ASSIGNMENT: Of the lines below, report only those that contain "puntos".
----
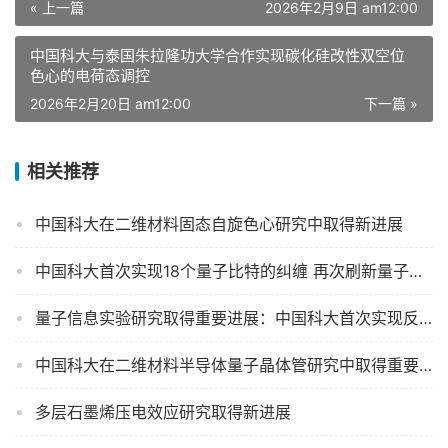
« 上一篇
2026年2月9日 am12:00
中国科大与泰国朱拉隆功大学合作实现碳化硅改性双空位
色心的电荷态调控
2026年2月20日 am12:00
下一篇 »
相关推荐
中国科大在二维材料固态自旋色心研究中取得新进展
中国科大首次实现18个量子比特的纠缠 再次刷新量子纠缠世界记录
量子信息实验研究取得重要进展：中国科大首次实现反事实直接量子通信
中国科大在二维材料半导体量子晶体管研究中取得重要进展
多层石墨烯压电效应研究取得新进展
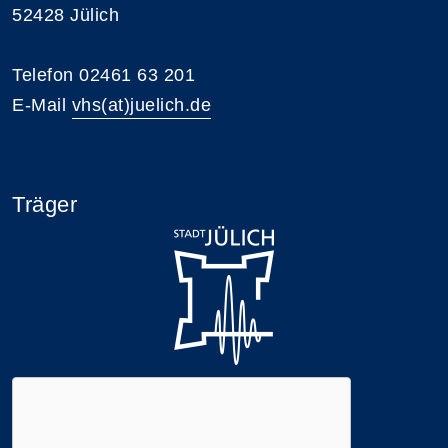
52428 Jülich
Telefon 02461 63 201
E-Mail
vhs(at)juelich.de
Träger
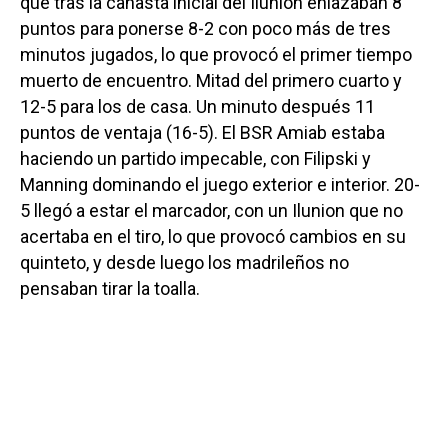
que tras la canasta inicial del Ilunion enlazaban 8
puntos para ponerse 8-2 con poco más de tres
minutos jugados, lo que provocó el primer tiempo
muerto de encuentro. Mitad del primero cuarto y
12-5 para los de casa. Un minuto después 11
puntos de ventaja (16-5). El BSR Amiab estaba
haciendo un partido impecable, con Filipski y
Manning dominando el juego exterior e interior. 20-
5 llegó a estar el marcador, con un Ilunion que no
acertaba en el tiro, lo que provocó cambios en su
quinteto, y desde luego los madrileños no
pensaban tirar la toalla.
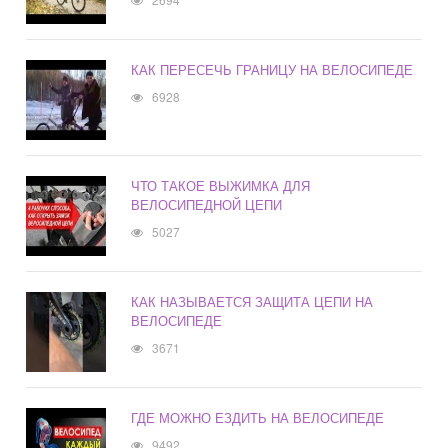
КАК ПЕРЕСЕЧЬ ГРАНИЦУ НА ВЕЛОСИПЕДЕ
6928
ЧТО ТАКОЕ ВЫЖИМКА ДЛЯ
ВЕЛОСИПЕДНОЙ ЦЕПИ
5027
КАК НАЗЫВАЕТСЯ ЗАЩИТА ЦЕПИ НА
ВЕЛОСИПЕДЕ
3671
ГДЕ МОЖНО ЕЗДИТЬ НА ВЕЛОСИПЕДЕ
9492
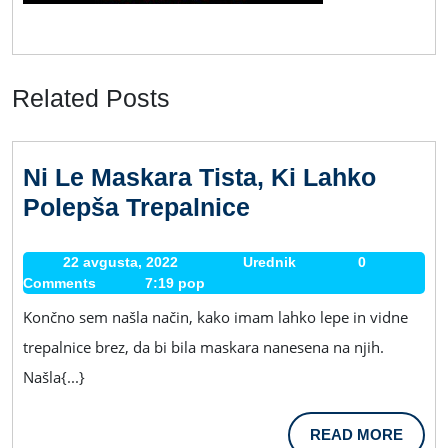
Related Posts
Ni Le Maskara Tista, Ki Lahko
Ni
Polepša Trepalnice
Le
Maskara
22 avgusta, 2022
22
Urednik
Urednik
0
Comments
7:19 pop
avgusta,
Tista,
2022
Končno sem našla način, kako imam lahko lepe in vidne
Ki
trepalnice brez, da bi bila maskara nanesena na njih.
Lahko
Našla{...}
Polepša
Trepalnice
READ
READ MORE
----
COMPLETED TASK:
puntos para ponerse 8-2 con poco más de tres
puntos de ventaja (16-5). El BSR Amiab estaba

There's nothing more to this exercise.